On June 25, , Byrnes was placed on the disabled list with broken left hand. He was injured during a game against the Texas Rangers after opposing pitcher Scott Feldman hit Byrnes on the hand with a pitch. After he sustained the injury, he was replaced by Ryan Roberts. He was reinstated from the disabled list on September 5, 2009. He played 16 minor league games during his rehab stint with the Triple-A Reno Aces, batting .279 with seven doubles, one triple, two home runs, nine RBIs, and one stolen base. On January 15, 2010, Byrnes was designated for assignment by the Arizona Diamondbacks to make room on the 40-man roster for Adam LaRoche.

Seattle Mariners
Byrnes had shown interest in joining the San Francisco Giants after he was designated for assignment by the Diamondbacks, however, on January 29, 2010, Byrnes signed a one-year, $400,000 contract with the Seattle Mariners. To make room for Byrnes on the 40-man roster, the Mariners designated first baseman Tommy Everidge for assignment.

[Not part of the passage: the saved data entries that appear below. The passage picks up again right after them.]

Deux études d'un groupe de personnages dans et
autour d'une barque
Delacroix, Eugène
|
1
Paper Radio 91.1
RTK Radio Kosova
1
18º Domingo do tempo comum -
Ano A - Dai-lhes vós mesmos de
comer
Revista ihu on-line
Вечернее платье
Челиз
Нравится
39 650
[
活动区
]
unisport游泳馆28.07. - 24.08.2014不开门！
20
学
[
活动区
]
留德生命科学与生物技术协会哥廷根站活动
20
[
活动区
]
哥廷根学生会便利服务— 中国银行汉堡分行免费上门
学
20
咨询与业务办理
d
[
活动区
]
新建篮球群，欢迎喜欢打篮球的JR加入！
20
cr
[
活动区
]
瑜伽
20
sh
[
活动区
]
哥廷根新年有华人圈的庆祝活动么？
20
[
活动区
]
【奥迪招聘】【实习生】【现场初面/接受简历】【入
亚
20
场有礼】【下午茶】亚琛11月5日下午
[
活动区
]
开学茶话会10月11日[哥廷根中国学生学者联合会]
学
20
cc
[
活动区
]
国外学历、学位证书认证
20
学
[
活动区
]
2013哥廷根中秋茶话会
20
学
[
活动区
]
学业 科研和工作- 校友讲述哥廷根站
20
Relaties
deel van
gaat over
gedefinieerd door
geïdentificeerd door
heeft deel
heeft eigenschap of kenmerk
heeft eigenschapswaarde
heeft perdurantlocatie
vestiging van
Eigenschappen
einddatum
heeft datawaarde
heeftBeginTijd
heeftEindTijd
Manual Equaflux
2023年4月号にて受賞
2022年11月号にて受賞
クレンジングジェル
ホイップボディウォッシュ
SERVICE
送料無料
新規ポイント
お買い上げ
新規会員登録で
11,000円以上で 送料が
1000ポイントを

The Diamondbacks were still responsible for the remaining $11 million on his contract he had with them before being released. Byrnes was slated to share playing time in the outfield with Milton Bradley at the time of his signing. Byrnes said this about being signed by the Mariners:

On April 30, 2010, in the 11th inning of the Mariners game versus the Rangers with Ichiro Suzuki on third base, manager Don Wakamatsu gave Byrnes the signal for a suicide squeeze. Brynes was ordered to bunt on any pitch he saw, but as the pitch came to him, he inexplicably pulled his bat away, leaving Ichiro to be tagged out at home. After the game concluded with yet another Mariners loss, Byrnes stormed out of the clubhouse and out of Safeco Field on his bicycle, passing General Manager Jack Zduriencik in a fury. He would be released two days later.

Byrnes was released by the Mariners on May 2, 2010 after batting .094 with three hits in 32 at-bats, one run scored, two doubles, nine strikeouts, and six bases on balls in 15 games on the season with Seattle. In a press release by the Mariners, general manager Jack Zduriencik said that, "Eric Byrnes is a tremendous competitor and a credit to baseball. We wish him only the best and expect him to land on his feet."

Retirement and Savannah Bananas
On May 13, 2010, Byrnes announced his retirement from Major League Baseball. He currently lives in a closed community at Half Moon Bay, California, with his wife Tarah and daughter; Byrnes plays slow pitch softball and golf. He is also a passionate trail runner. He earned $11 million in 2010. Byrnes has served as the team manager for the Savannah Bananas, an exhibition baseball team based in Savannah, Georgia, since 2021.

Broadcasting career
During the 2006 post-season, Byrnes was an analyst for ESPN's Baseball Tonight show. He has also appeared on Fox's baseball pre-game show and The Best Damn Sports Show Period talk show. Byrnes was a guest analyst for the first two games of the 2006 World Series pre-game show and for some of the 2007 World Series on FOX Sports. During the off-season, he often fills in on KNBR, a San Francisco radio station. He currently resides with his wife Tarah, daughter Chloe and their bulldogs, Bruin, Mr. Hitch and Bella. During the 2007 MLB All Star Game at AT&T Park, he was in a kayak in McCovey Cove with Bruin during the pre-game and game itself for the FOX Sports broadcast.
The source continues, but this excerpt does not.